** Dataset entries **
>>

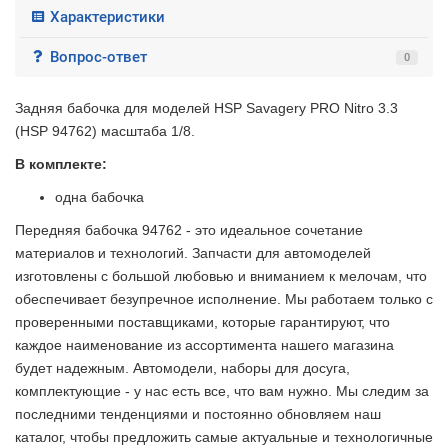
Характеристики
Вопрос-ответ
0
Задняя бабочка для моделей HSP Savagery PRO Nitro 3.3
(HSP 94762) масштаба 1/8.
В комплекте:
одна бабочка
Передняя бабочка 94762 - это идеальное сочетание
материалов и технологий. Запчасти для автомоделей
изготовлены с большой любовью и вниманием к мелочам, что
обеспечивает безупречное исполнение. Мы работаем только с
проверенными поставщиками, которые гарантируют, что
каждое наименование из ассортимента нашего магазина
будет надежным. Автомодели, наборы для досуга,
комплектующие - у нас есть все, что вам нужно. Мы следим за
последними тенденциями и постоянно обновляем наш
каталог, чтобы предложить самые актуальные и технологичные
2 недели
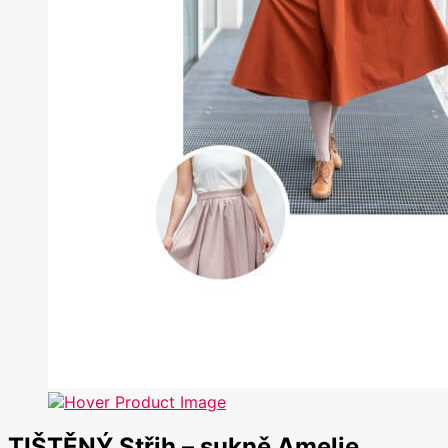
TIŠTĚNÝ Střih – sukně Amelie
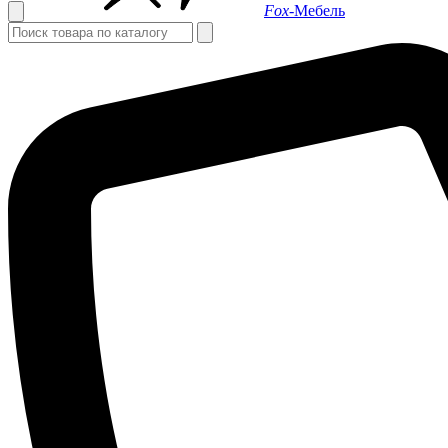
Fox-
Мебель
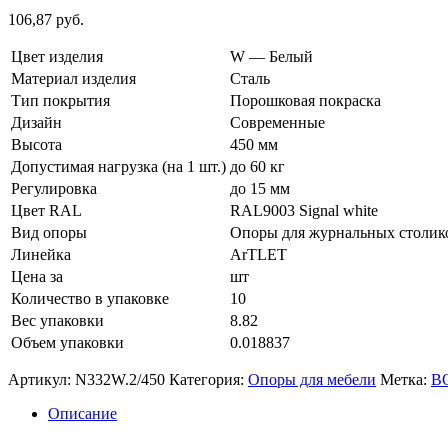
106,87
руб.
Цвет изделия
W — Белый
Материал изделия
Сталь
Тип покрытия
Порошковая покраска
Дизайн
Современные
Высота
450 мм
Допустимая нагрузка (на 1 шт.)
до 60 кг
Регулировка
до 15 мм
Цвет RAL
RAL9003 Signal white
Вид опоры
Опоры для журнальных столик
Линейка
ArTLET
Цена за
шт
Количество в упаковке
10
Вес упаковки
8.82
Объем упаковки
0.018837
Артикул:
N332W.2/450
Категория:
Опоры для мебели
Метка:
B
Описание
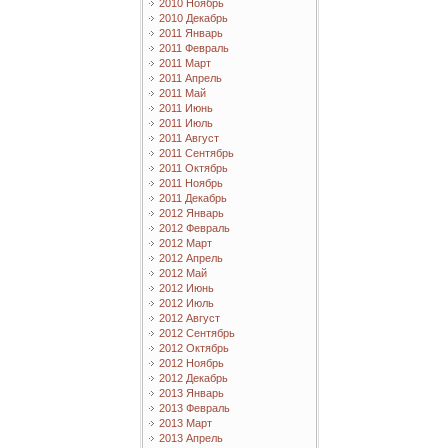
2010 Ноябрь
2010 Декабрь
2011 Январь
2011 Февраль
2011 Март
2011 Апрель
2011 Май
2011 Июнь
2011 Июль
2011 Август
2011 Сентябрь
2011 Октябрь
2011 Ноябрь
2011 Декабрь
2012 Январь
2012 Февраль
2012 Март
2012 Апрель
2012 Май
2012 Июнь
2012 Июль
2012 Август
2012 Сентябрь
2012 Октябрь
2012 Ноябрь
2012 Декабрь
2013 Январь
2013 Февраль
2013 Март
2013 Апрель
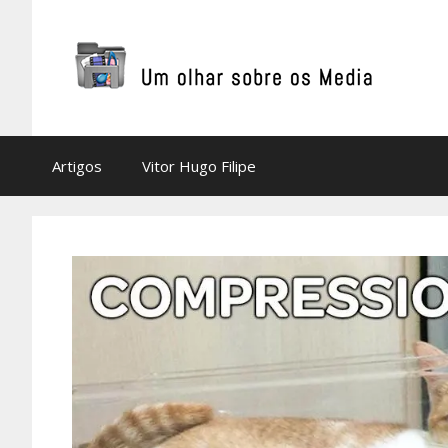
Saltar
para
o
conteúdo
Artigos
Vitor Hugo Filipe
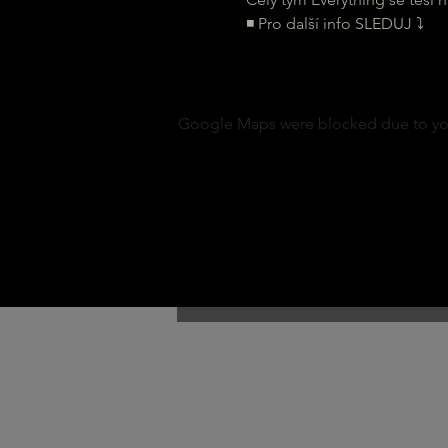
◾ Pro další info SLEDUJ ⤵
Google Maps were blocked due to your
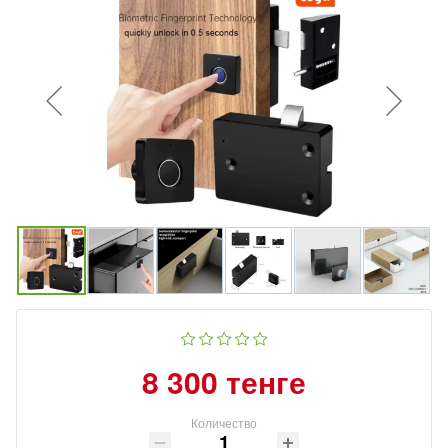
8 300 тенге
Количество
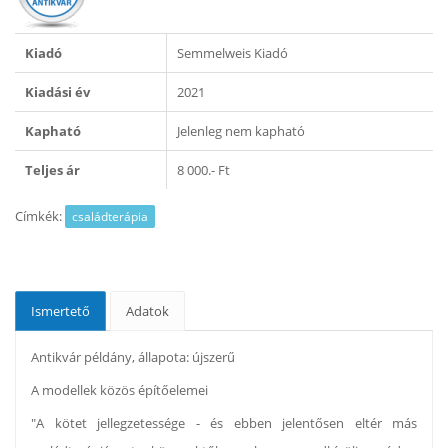
Kiadó
Semmelweis Kiadó
Kiadási év
2021
Kapható
Jelenleg nem kapható
Teljes ár
8 000.- Ft
Címkék:
családterápia
Ismertető
Adatok
Antikvár példány, állapota: újszerű
A modellek közös építőelemei
"A kötet jellegzetessége - és ebben jelentősen eltér más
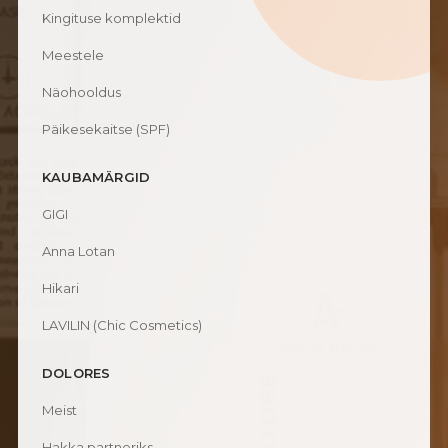
Kingituse komplektid
Meestele
Näohooldus
Päikesekaitse (SPF)
KAUBAMÄRGID
GIGI
Anna Lotan
Hikari
LAVILIN (Chic Cosmetics)
DOLORES
Meist
Hakka partneriks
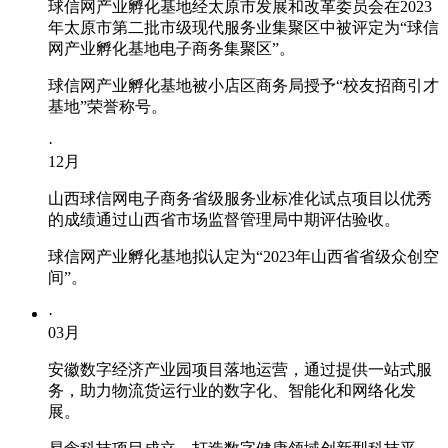
球信网产业孵化基地经太原市发展和改革委员会在2023
年太原市第二批市级现代服务业集聚区中被评定为“球信
网产业孵化基地电子商务集聚区”。
球信网产业孵化基地被小店区商务局授予“校友招商引才
基地”荣誉称号。
·
12
月
山西球信网电子商务省级服务业标准化试点项目以优秀
的成绩通过山西省市场监督管理局中期评估验收。
球信网产业孵化基地拟认定为“2023年山西省省级众创空
间”。
·
03
月
安徽数字经济产业园项目落地运营，通过提供一站式服
务，助力物流货运行业的数字化、智能化和网络化发
展。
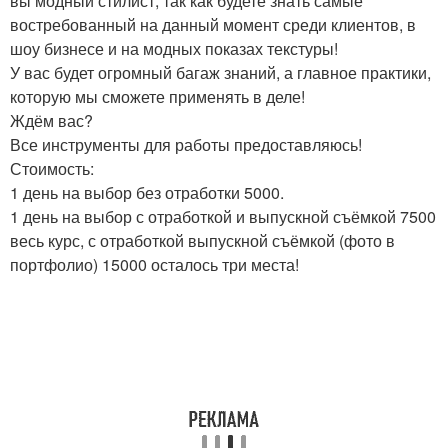
вы модный стилист, так как будете знать самые
востребованный на данный момент среди клиентов, в
шоу бизнесе и на модных показах текстуры!
У вас будет огромный багаж знаний, а главное практики,
которую мы сможете применять в деле!
Ждём вас?
Все инструменты для работы предоставляюсь!
Стоимость:
1 день на выбор без отработки 5000.
1 день на выбор с отработкой и выпускной съёмкой 7500
весь курс, с отработкой выпускной съёмкой (фото в
портфолио) 15000 осталось три места!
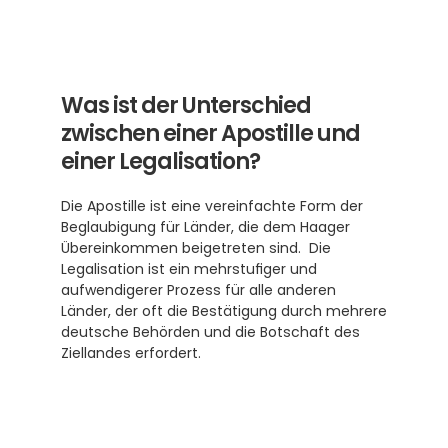
Was ist der Unterschied 
zwischen einer Apostille und 
einer Legalisation?
Die Apostille ist eine vereinfachte Form der 
Beglaubigung für Länder, die dem Haager 
Übereinkommen beigetreten sind.  Die 
Legalisation ist ein mehrstufiger und 
aufwendigerer Prozess für alle anderen 
Länder, der oft die Bestätigung durch mehrere 
deutsche Behörden und die Botschaft des 
Ziellandes erfordert.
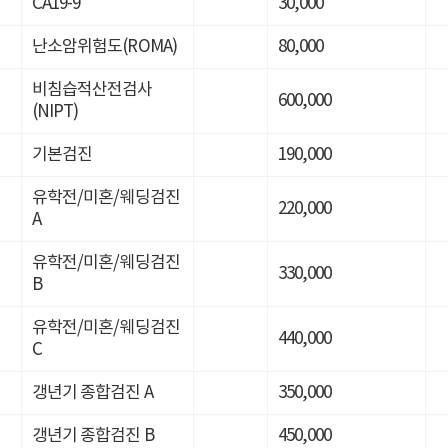
CA19-9
30,000
난소암위험도(ROMA)
80,000
비침습적산전검사
600,000
(NIPT)
기본검진
190,000
유학전/미혼/웨딩검진
220,000
A
유학전/미혼/웨딩검진
330,000
B
유학전/미혼/웨딩검진
440,000
C
갱년기 종합검진 A
350,000
갱년기 종합검진 B
450,000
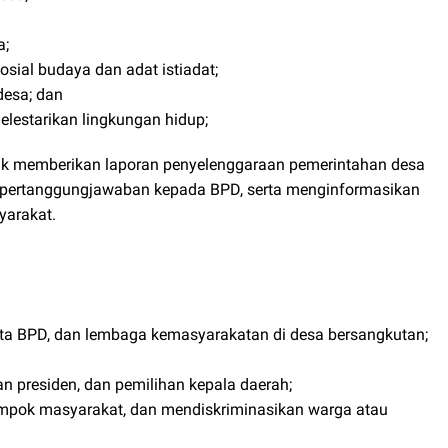
a;
sial budaya dan adat istiadat;
esa; dan
estarikan lingkungan hidup;
uk memberikan laporan penyelenggaraan pemerintahan desa
n pertanggungjawaban kepada BPD, serta menginformasikan
yarakat.
ta BPD, dan lembaga kemasyarakatan di desa bersangkutan;
n presiden, dan pemilihan kepala daerah;
mpok masyarakat, dan mendiskriminasikan warga atau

<<

** DIRECTIONS FOR THIS TASK **
Where a line of the data above includes the string "выбор", pull it out.

** SOLUTION TO THIS PROBLEM **
1 день на выбор без отработки 5000.
1 день на выбор с отработкой и выпускной съёмкой 7500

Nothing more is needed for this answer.